Siguiendo la tendencia de las elecciones a Consejo de Convivencia de mitad de año, el CoCo ganó el centro con 400 votos y en CER también salió primero, obteniendo 3 de los 4 consejeros (Claustro Central salió segundo en CER, metiendo el cuarto consejero). Su eje de campaña fue “mayor participación de los estudiantes en el CENBA” y “por un centro que represente a los estudiantes”, conceptos abstractos y vacíos viniendo de un proceso de lucha que supo poner en pie a un sector muy amplio de estudiantes, sin mencionar en ningún momento las sanciones de la toma y desviando el eje de la cuestión a “¿Qué son las sanciones?” en abstracto. Su postura dialoguista con las autoridades y su oposición a cualquier plan de lucha son suficientes para demostrar que su autodenominación “de izquierda” es una farsa.
Por su parte, La Izquierda al Frente obtuvo 300 votos para CENBA, segundo detrás del CoCo, y terceros en CER. En comparación con las elecciones de Convivencia de mitad de año, en las cuales el frente no existió, la izquierda de conjunto perdió 200 votos.

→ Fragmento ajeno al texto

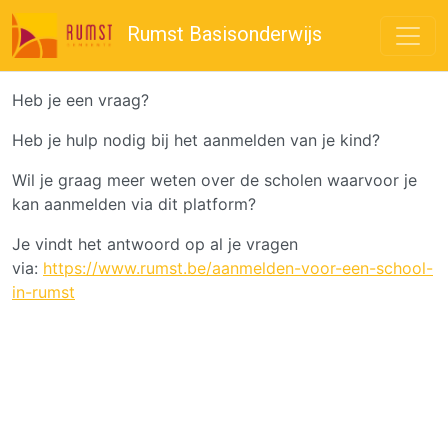
Rumst Basisonderwijs
Heb je een vraag?
Heb je hulp nodig bij het aanmelden van je kind?
Wil je graag meer weten over de scholen waarvoor je
kan aanmelden via dit platform?
Je vindt het antwoord op al je vragen
via:
https://www.rumst.be/aanmelden-voor-een-school-
in-rumst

El hecho de que el centro haya quedado en manos de una agrupación centrista es, en parte, consecuencia de un balance negativo o, por lo menos, “indefinido” de la toma que hubo entre un sector de estudiantes, quienes responsabilizaron al CENBA y a la izquierda por los incidentes de la iglesia y no a los cinco estudiantes que cometieron ese acto a espaldas de los intereses del conjunto, además de la posterior inacción de la conducción para enfrentar las sanciones por la toma. Esto a pesar de que fue una de las tomas más politizadas y apoyadas de los últimos años, con asambleas a claustro lleno refrendándolas.

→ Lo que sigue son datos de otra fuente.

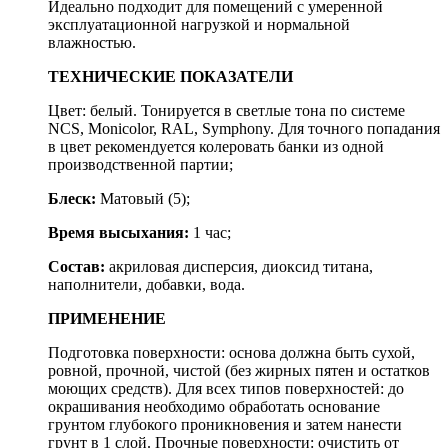
Идеально подходит для помещений с умеренной
эксплуатационной нагрузкой и нормальной
влажностью.
ТЕХНИЧЕСКИЕ ПОКАЗАТЕЛИ
Цвет: белый. Тонируется в светлые тона по системе
NCS, Monicolor, RAL, Symphony. Для точного попадания
в цвет рекомендуется колеровать банки из одной
производственной партии;
Блеск:
Матовый (5);
Время высыхания:
1 час;
Состав:
акриловая дисперсия, диоксид титана,
наполнители, добавки, вода.
ПРИМЕНЕНИЕ
Подготовка поверхности: основа должна быть сухой,
ровной, прочной, чистой (без жирных пятен и остатков
моющих средств). Для всех типов поверхностей: до
окрашивания необходимо обработать основание
грунтом глубокого проникновения и затем нанести
грунт в 1 слой. Прочные поверхности: очистить от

La Izquierda al Frente hizo una campaña de izquierda y combativa, a diferencia de las campañas anteriores de Oktubre, mucho menos politizadas y apuntando al “voto simpatía”. Tinta Roja siempre fue consecuente y llamamos a la unidad y la participación estudiantil para enfrentar el autoritarismo a través de la movilización y dentro de este marco es que los 300 votos obtenidos son muy valiosos. No hay que marearse con un gran resultado electoral pero sin contenido político, porque en esas circunstancias los votos van y vienen. Y en este marco el frente con Oktubre fue un acierto porque la unidad de la izquierda luchadora es imprescindible cuando se ven fortalecidas agrupaciones funcionales a las autoridades como el CoCo, Claustro y los K.
            Nuestra gran responsabilidad mirando ya al 2014 es movilizar a los estudiantes y presentar una alternativa combativa al CoCo y compañía para enfrentar los grandes desafíos que se avecinan como la lucha por la democratización en el CNBA y también las que haya en conjunto a los demás secundarios, porque es luchando la única forma de que los estudiantes podamos conseguir nuestras reivindicaciones.